Mis libros


El último elemento peronista


Novela

Editorial Milena Caserola
Bs.As, diciembre de 2011

Texto de contratapa

¿Qué tienen que ver los dedos cercenados de Juan D. Perón con colectiveros desenfrenados, televangelistas nacionalistas, trabajos basura, una campaña que desde las sombras intenta desarticular el Festejo del Día de San Valentín y mucho, pero mucho Metal Pesado Argentino? Por empezar lo tienen en común a Christopher Perón, un pibe de barrio al que más le gustaría seguir con su vida insípida y sin emociones antes que verse llevado contra su voluntad a una serie de acontecimientos que se irán encadenando de modo aparentemente absurdo pero que esconden la mayor conspiración en la historia política moderna.
Concebida y escrita en tiempos de lo más crudo del conflicto entre el gobierno de Cristina Kirchner y las patronales del Campo, esta novela habla de Perón y del peronismo, de kirchnerismo y anti-kirchnerismo y post-kirchnerismo-post-peronista porque es todo eso y más. Un bocado intenso, una parodia al tiempo que una reflexión política y la primera pieza en la articulación de una nueva concepción política: el Peronismo Nerd.

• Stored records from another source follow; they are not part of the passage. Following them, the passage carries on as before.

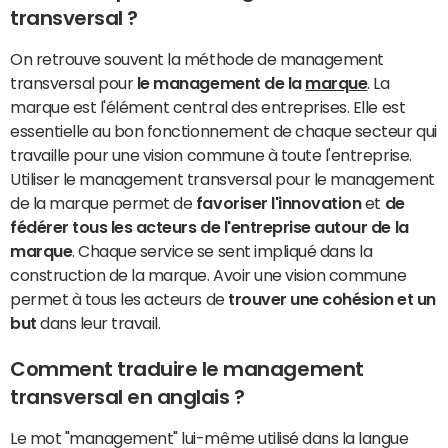
transversal ?
On retrouve souvent la méthode de management
transversal pour
le management de la
marque
. La
marque est l'élément central des entreprises. Elle est
essentielle au bon fonctionnement de chaque secteur qui
travaille pour une vision commune à toute l'entreprise.
Utiliser le management transversal pour le management
de la marque permet de
favoriser l'innovation
et
de
fédérer tous les acteurs de l'entreprise autour de la
marque
. Chaque service se sent impliqué dans la
construction de la marque. Avoir une vision commune
permet à tous les acteurs de
trouver une cohésion et un
but
dans leur travail.
Comment traduire le management
transversal en anglais ?
Le mot "management" lui-même utilisé dans la langue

Los libros de Milena Caserola se consiguen en:
- Feria del Libro Independiente (F.L.I.A.)

- Librería Online: La periférica
- La libre, Bolivar 646, San Telmo
- Librería Crack-Up, Costa Rica 4767, Palermo Soho
- Libros del pasaje, Thames 1762, Palermo
- Otra Lluvia, Bulnes 640, Almagro
- El Aleph, Corrientes 4790, Villa Crespo
- Librería Fedro, Carlos Calvo 578l San Telmo
- Librerías de Las Madres, H. Yrigoyen 1584, Congreso

 

Los Lubavitch en la Argentina ¿Quiénes son los nuevos judíos ortodoxos? ¿Qué buscan? ¿Cómo lo están consiguiendo?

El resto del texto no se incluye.